Mendengar kisah mbah Jono membuat mas Guntur tak dapat berkata-kata, ia tidak bisa membayangkan jika ini terjadi padaku.
“Penungguh sendang itu iblis licik, yang kau perlukan untuk melawannya hanyalah iman yang kuat”
“Temui aku lagi jika kau sudah siap, jangan sampai kau menyesal seperti ku”
“Baik mbah”
“Sampaikan maafku pada nyai Dasimah” Perlahan wujud sukma mbah Jumo perlahan menghilang. Malam itu mas Guntur memilih untuk kembali ke rumah.
Sepertinya apa yang disampaikan mbah Jumo sangat-sangat berguna bagi mas Guntur untuk mempersiapkan diri untuk menghadapi penunggu sendang. Karena kali ini bukan ilmu bela diri yang mas Guntur perlukan tapi iamn dan ketakwaannya yang di uji.

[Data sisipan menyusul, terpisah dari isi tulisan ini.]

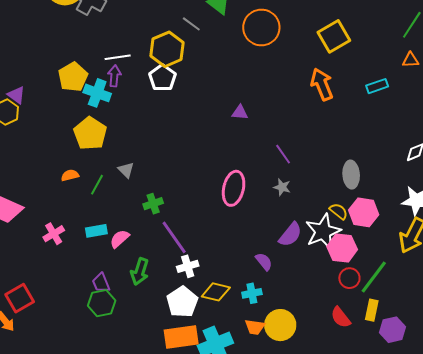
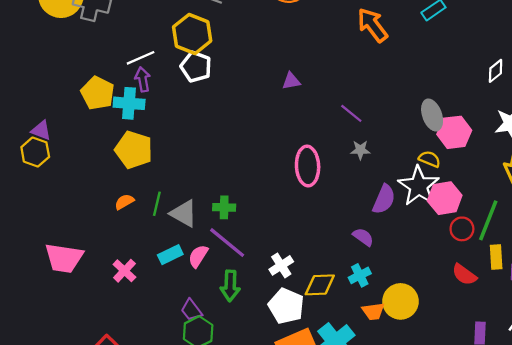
gray triangle: (126, 170) -> (184, 213), moved, size x1.5
green cross: (153, 204) -> (224, 207), turned 36
pink hexagon: (364, 212) -> (454, 132), moved
purple line: (174, 237) -> (227, 243), moved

Sekuat apapun laki-laki jika dihadapkan dengan hawa nafsu akan melemah. Jadi mas Guntur tidak mau mengulangi kesalahan mbah Jumo untuk yang kedua kalinya.

“Mas, kenapa sih tumben peluk-peluk”
“Lho ndak boleh to, peluk istri sendiri?”
“Ya boleh sih Cuma ya kok aneh aja”
Mas Guntur mencubit gemas hidungku “ Aneh gimana to, wong lagi pengen peluk kok ndak boleh”
“Yawes-yawes sak karepmu” (Yasudah-yasudah terserah kamu).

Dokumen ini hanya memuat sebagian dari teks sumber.